- Task brief -
Count every line in the data below where the word "HUAWEI" appears, then state only that count.

Structured page parsing data
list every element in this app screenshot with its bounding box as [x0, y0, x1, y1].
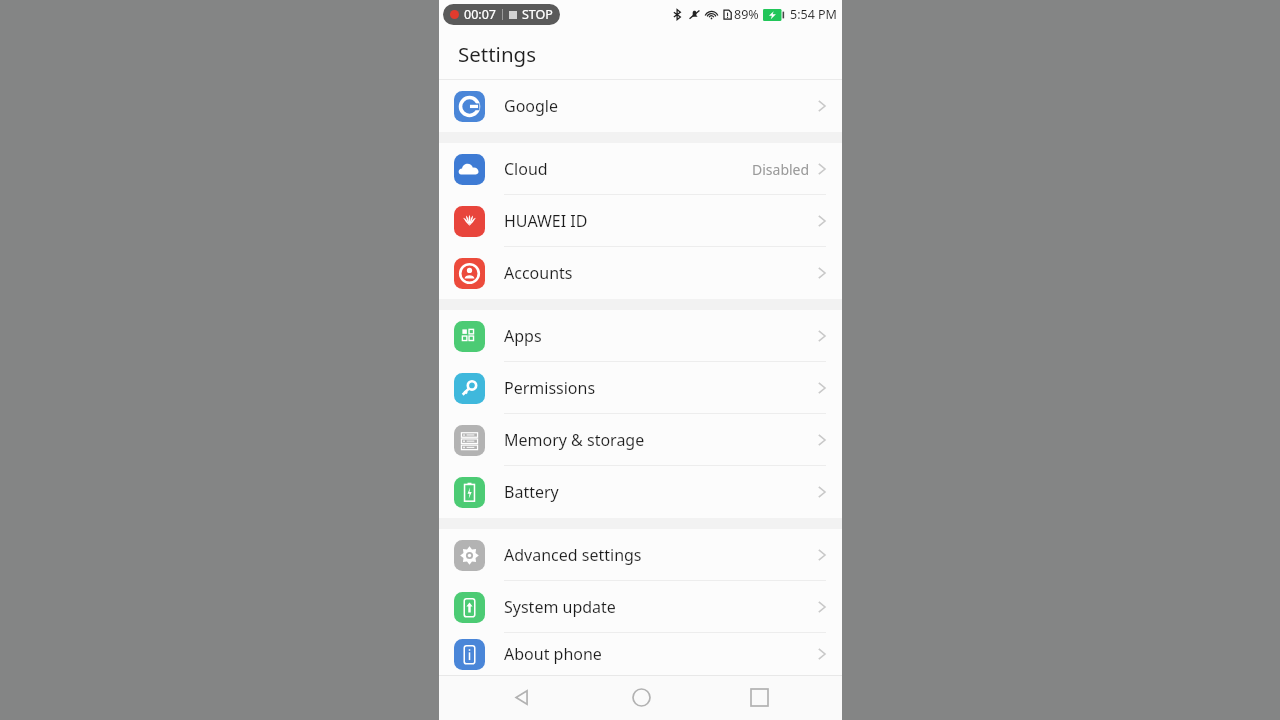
button[interactable]: Apps — [439, 310, 842, 362]
button[interactable]: Permissions — [439, 362, 842, 414]
staticText: Apps — [504, 325, 542, 347]
staticText: 89% — [734, 6, 759, 23]
button[interactable]: Home — [606, 675, 676, 720]
button[interactable]: Back — [487, 675, 557, 720]
button[interactable]: Accounts — [439, 247, 842, 299]
staticText: System update — [504, 596, 616, 618]
button[interactable]: Advanced settings — [439, 529, 842, 581]
button[interactable]: System update — [439, 581, 842, 633]
button[interactable]: Memory & storage — [439, 414, 842, 466]
staticText: Settings — [458, 40, 537, 68]
button[interactable]: HUAWEI ID — [439, 195, 842, 247]
staticText: Cloud — [504, 158, 548, 180]
staticText: Memory & storage — [504, 429, 645, 451]
button[interactable]: Cloud — [439, 143, 842, 195]
staticText: 00:07 — [464, 6, 496, 23]
staticText: Disabled — [752, 160, 810, 179]
button[interactable]: About phone — [439, 633, 842, 675]
staticText: Accounts — [504, 262, 573, 284]
button[interactable]: Battery — [439, 466, 842, 518]
staticText: STOP — [522, 6, 553, 23]
staticText: 5:54 PM — [790, 6, 837, 23]
staticText: Google — [504, 95, 559, 117]
button[interactable]: Recent apps — [724, 675, 794, 720]
staticText: HUAWEI ID — [504, 210, 588, 232]
staticText: Permissions — [504, 377, 596, 399]
staticText: Advanced settings — [504, 544, 642, 566]
staticText: About phone — [504, 643, 602, 665]
staticText: Battery — [504, 481, 559, 503]
button[interactable]: Google — [439, 80, 842, 132]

- Result of the exercise -
2